◆ Exercise directions: In the output, include exactly the lines from the beginning of the records up to and including the one that contains "Teemme lisäkartoituksen", and leave out the pictures.

++++ Given data

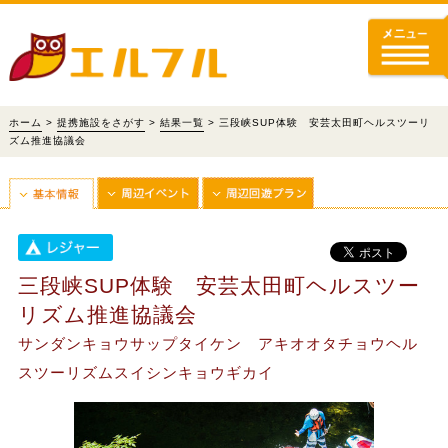
ホーム
>
提携施設をさがす
>
結果一覧
> 三段峡SUP体験 安芸太田町ヘルスツーリ
ズム推進協議会
三段峡SUP体験 安芸太田町ヘルスツー
リズム推進協議会
サンダンキョウサップタイケン アキオオタチョウヘル
スツーリズムスイシンキョウギカイ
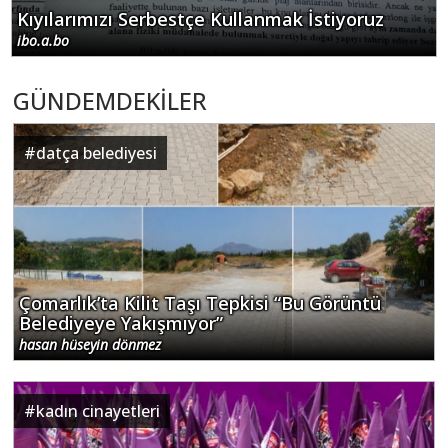
Kıyılarımızı Serbestçe Kullanmak İstiyoruz
ibo.a.bo
GÜNDEMDEKİLER
#
datça belediyesi
Çomarlık’ta Kilit Taşı Tepkisi “Bu Görüntü
Belediyeye Yakışmıyor”
hasan hüseyin dönmez
#
kadın cinayetleri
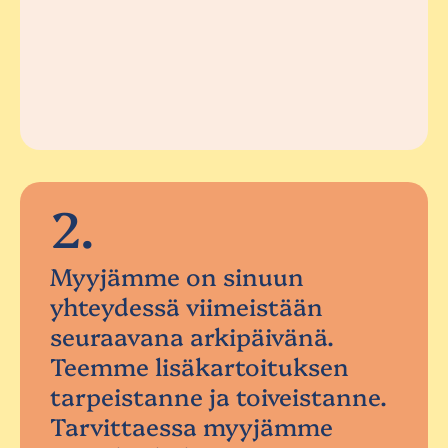
2.
Myyjämme on sinuun
yhteydessä viimeistään
seuraavana arkipäivänä.
Teemme lisäkartoituksen
tarpeistanne ja toiveistanne.
Tarvittaessa myyjämme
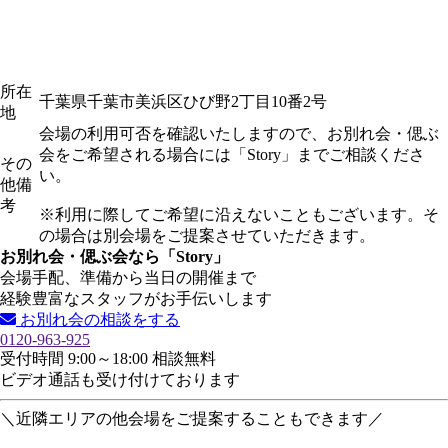
所在
千葉県千葉市美浜区ひび野2丁目10番2号
地
会場の利用可否を確認いたしますので、お別れ会・偲ぶ
会をご希望される場合には「Story」までご相談くださ
その
い。
他備
考
※利用に際してご希望に沿えないこともございます。そ
の場合は別会場をご提案させていただきます。
お別れ会・偲ぶ会なら「Story」
会場手配、準備から当日の開催まで
経験豊富なスタッフがお手伝いします
お別れ会の相談をする
0120-963-925
受付時間 9:00～18:00 相談無料
ビデオ通話も受け付けております
＼近隣エリアの他会場をご提案することもできます／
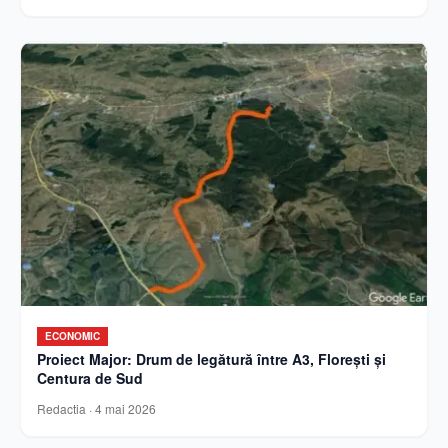
ECONOMIC
Proiect Major: Drum de legătură între A3, Florești și
Centura de Sud
Redactia
·
4 mai 2026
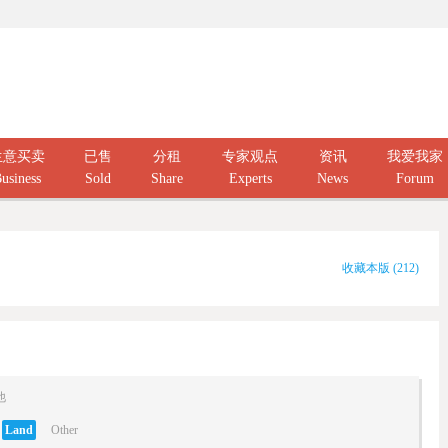
生意买卖
已售
分租
专家观点
资讯
我爱我家
usiness
Sold
Share
Experts
News
Forum
收藏本版
(
212
)
他
Land
Other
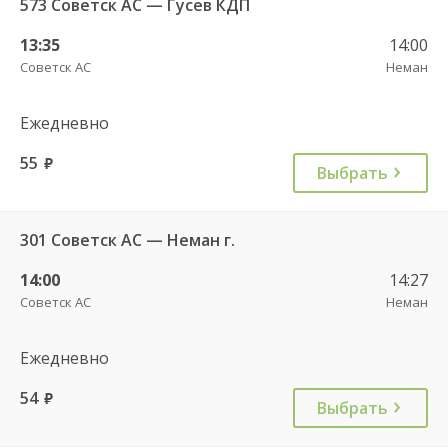
573 Советск АС — Гусев КДП
13:35
14:00
Советск АС
Неман
Ежедневно
55
руб.
Выбрать
301 Советск АС — Неман г.
14:00
14:27
Советск АС
Неман
Ежедневно
54
руб.
Выбрать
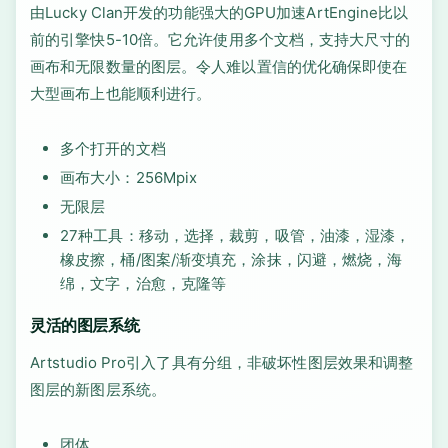
由Lucky Clan开发的功能强大的GPU加速ArtEngine比以
前的引擎快5-10倍。它允许使用多个文档，支持大尺寸的
画布和无限数量的图层。令人难以置信的优化确保即使在
大型画布上也能顺利进行。
多个打开的文档
画布大小：256Mpix
无限层
27种工具：移动，选择，裁剪，吸管，油漆，湿漆，
橡皮擦，桶/图案/渐变填充，涂抹，闪避，燃烧，海
绵，文字，治愈，克隆等
灵活的图层系统
Artstudio Pro引入了具有分组，非破坏性图层效果和调整
图层的新图层系统。
团体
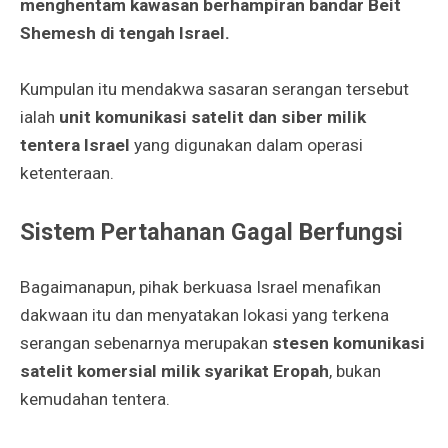
menghentam kawasan berhampiran bandar Beit
Shemesh di tengah Israel.
Kumpulan itu mendakwa sasaran serangan tersebut
ialah
unit komunikasi satelit dan siber milik
tentera Israel
yang digunakan dalam operasi
ketenteraan.
Sistem Pertahanan Gagal Berfungsi
Bagaimanapun, pihak berkuasa Israel menafikan
dakwaan itu dan menyatakan lokasi yang terkena
serangan sebenarnya merupakan
stesen komunikasi
satelit komersial milik syarikat Eropah
, bukan
kemudahan tentera.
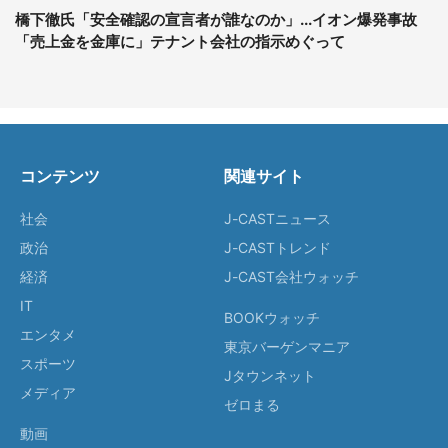
橋下徹氏「安全確認の宣言者が誰なのか」...イオン爆発事故
「売上金を金庫に」テナント会社の指示めぐって
コンテンツ
関連サイト
社会
J-CASTニュース
政治
J-CASTトレンド
経済
J-CAST会社ウォッチ
IT
BOOKウォッチ
エンタメ
東京バーゲンマニア
スポーツ
Jタウンネット
メディア
ゼロまる
動画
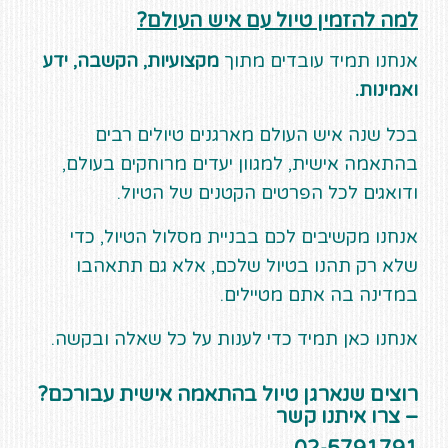
למה להזמין טיול עם איש העולם?
אנחנו תמיד עובדים מתוך
מקצועיות, הקשבה, ידע
ואמינות.
בכל שנה איש העולם מארגנים טיולים רבים
בהתאמה אישית, למגוון יעדים מרוחקים בעולם,
ודואגים לכל הפרטים הקטנים של הטיול.
אנחנו מקשיבים לכם בבניית מסלול הטיול, כדי
שלא רק תהנו בטיול שלכם, אלא גם תתאהבו
במדינה בה אתם מטיילים.
אנחנו כאן תמיד כדי לענות על כל שאלה ובקשה.
רוצים שנארגן טיול בהתאמה אישית עבורכם?
– צרו איתנו קשר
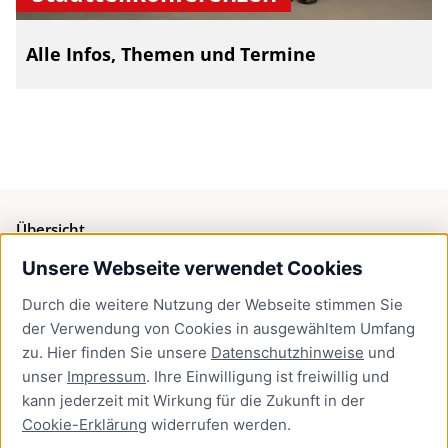
Alle Infos, Themen und Termine
Übersicht
Unsere Webseite verwendet Cookies
Bürgerservice
Durch die weitere Nutzung der Webseite stimmen Sie
Presse
der Verwendung von Cookies in ausgewähltem Umfang
Newsletter Lübeck:kompakt
zu. Hier finden Sie unsere
Datenschutzhinweise
und
unser
Impressum
. Ihre Einwilligung ist freiwillig und
Kontakt
kann jederzeit mit Wirkung für die Zukunft in der
Cookie-Erklärung
widerrufen werden.
Kontakt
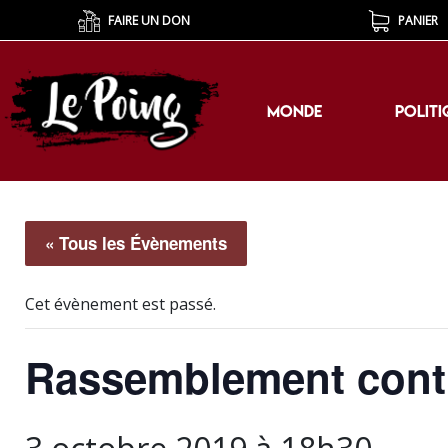
FAIRE UN DON
PANIER
MONDE
POLITI
MONDE
POLITI
« Tous les Évènements
Cet évènement est passé.
Rassemblement contre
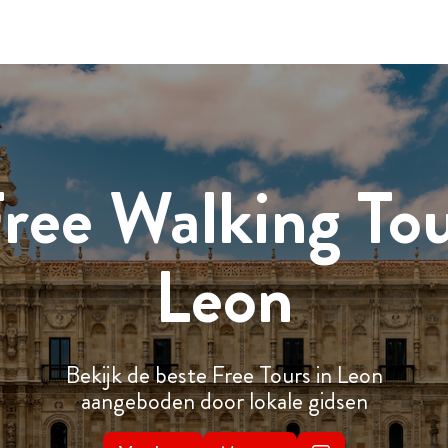
ree Walking To
Leon
Bekijk de beste Free Tours in Leon
aangeboden door lokale gidsen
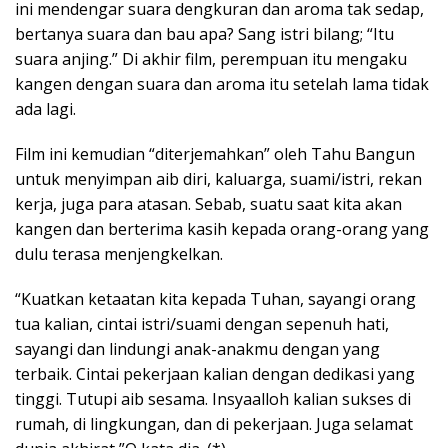
ini mendengar suara dengkuran dan aroma tak sedap,
bertanya suara dan bau apa? Sang istri bilang; “Itu
suara anjing.” Di akhir film, perempuan itu mengaku
kangen dengan suara dan aroma itu setelah lama tidak
ada lagi.
Film ini kemudian “diterjemahkan” oleh Tahu Bangun
untuk menyimpan aib diri, kaluarga, suami/istri, rekan
kerja, juga para atasan. Sebab, suatu saat kita akan
kangen dan berterima kasih kepada orang-orang yang
dulu terasa menjengkelkan.
“Kuatkan ketaatan kita kepada Tuhan, sayangi orang
tua kalian, cintai istri/suami dengan sepenuh hati,
sayangi dan lindungi anak-anakmu dengan yang
terbaik. Cintai pekerjaan kalian dengan dedikasi yang
tinggi. Tutupi aib sesama. Insyaalloh kalian sukses di
rumah, di lingkungan, dan di pekerjaan. Juga selamat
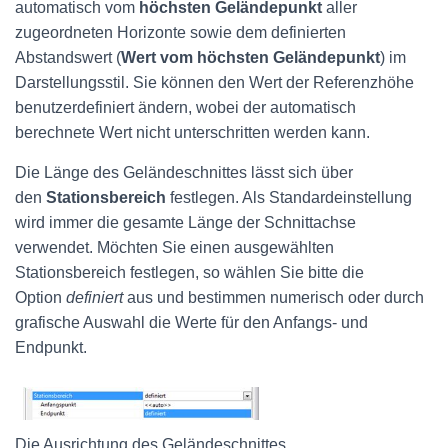
automatisch vom
höchsten Geländepunkt
aller
zugeordneten Horizonte sowie dem definierten
Abstandswert (
Wert vom höchsten Geländepunkt
) im
Darstellungsstil. Sie können den Wert der Referenzhöhe
benutzerdefiniert ändern, wobei der automatisch
berechnete Wert nicht unterschritten werden kann.
Die Länge des Geländeschnittes lässt sich über
den
Stationsbereich
festlegen. Als Standardeinstellung
wird immer die gesamte Länge der Schnittachse
verwendet. Möchten Sie einen ausgewählten
Stationsbereich festlegen, so wählen Sie bitte die
Option
definiert
aus und bestimmen numerisch oder durch
grafische Auswahl die Werte für den Anfangs- und
Endpunkt.
Die Ausrichtung des Geländeschnittes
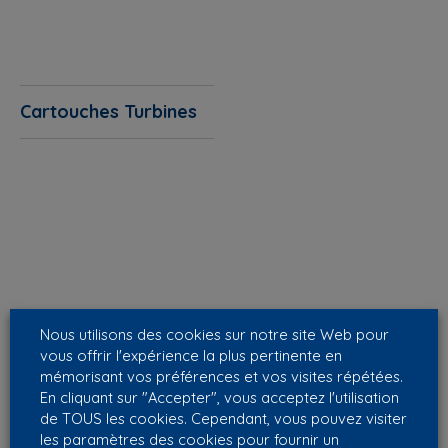
Cartouches Turbines
Nous utilisons des cookies sur notre site Web pour
vous offrir l'expérience la plus pertinente en
mémorisant vos préférences et vos visites répétées.
En cliquant sur "Accepter", vous acceptez l'utilisation
de TOUS les cookies. Cependant, vous pouvez visiter
les paramètres des cookies pour fournir un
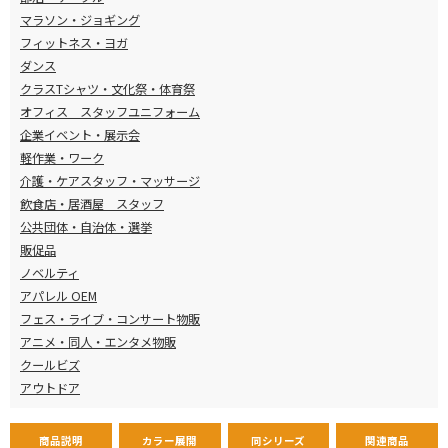
マラソン・ジョギング
フィットネス・ヨガ
ダンス
クラスTシャツ・文化祭・体育祭
オフィス スタッフユニフォーム
企業イベント・展示会
軽作業・ワーク
介護・ケアスタッフ・マッサージ
飲食店・居酒屋 スタッフ
公共団体・自治体・選挙
販促品
ノベルティ
アパレル OEM
フェス・ライブ・コンサート物販
アニメ・同人・エンタメ物販
クールビズ
アウトドア
商品説明
カラー展開
同シリーズ
関連商品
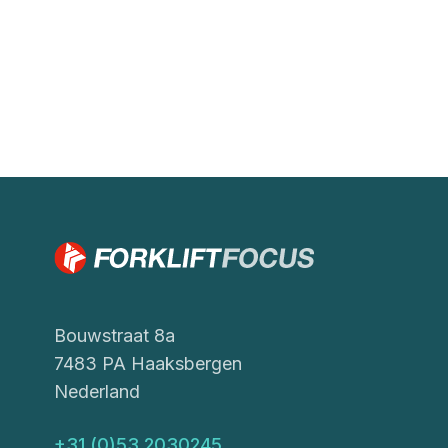
Bouwstraat 8a
7483 PA Haaksbergen
Nederland
+31 (0)53 2030245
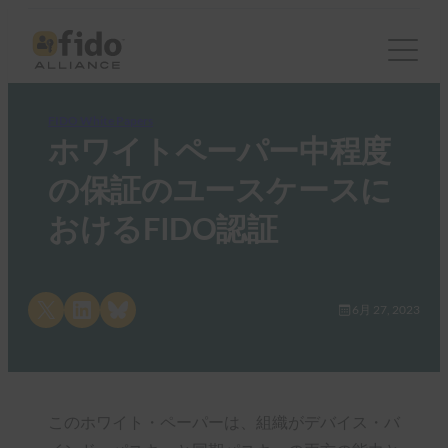
FIDO White Papers
ホワイトペーパー中程度
の保証のユースケースに
おけるFIDO認証
Share on X
Share on LinkedIn
Share on Bluesky
6月 27, 2023
このホワイト・ペーパーは、組織がデバイス・バ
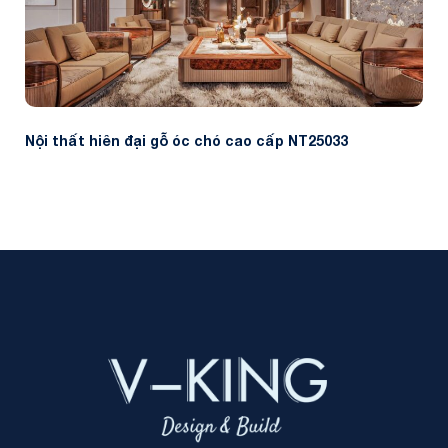
Nội thất hiên đại gỗ óc chó cao cấp NT25033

++++++++

◆ Written solution:
ホーム
>
提携施設をさがす
>
結果一覧
> 三段峡SUP体験 安芸太田町ヘルスツーリ
ズム推進協議会
三段峡SUP体験 安芸太田町ヘルスツー
リズム推進協議会
サンダンキョウサップタイケン アキオオタチョウヘル
スツーリズムスイシンキョウギカイ
Kıyılarımızı Serbestçe Kullanmak İstiyoruz
ibo.a.bo
GÜNDEMDEKİLER
#
datça belediyesi
Çomarlık’ta Kilit Taşı Tepkisi “Bu Görüntü
Belediyeye Yakışmıyor”
hasan hüseyin dönmez
#
kadın cinayetleri
2.
Myyjämme on sinuun
yhteydessä viimeistään
seuraavana arkipäivänä.
Teemme lisäkartoituksen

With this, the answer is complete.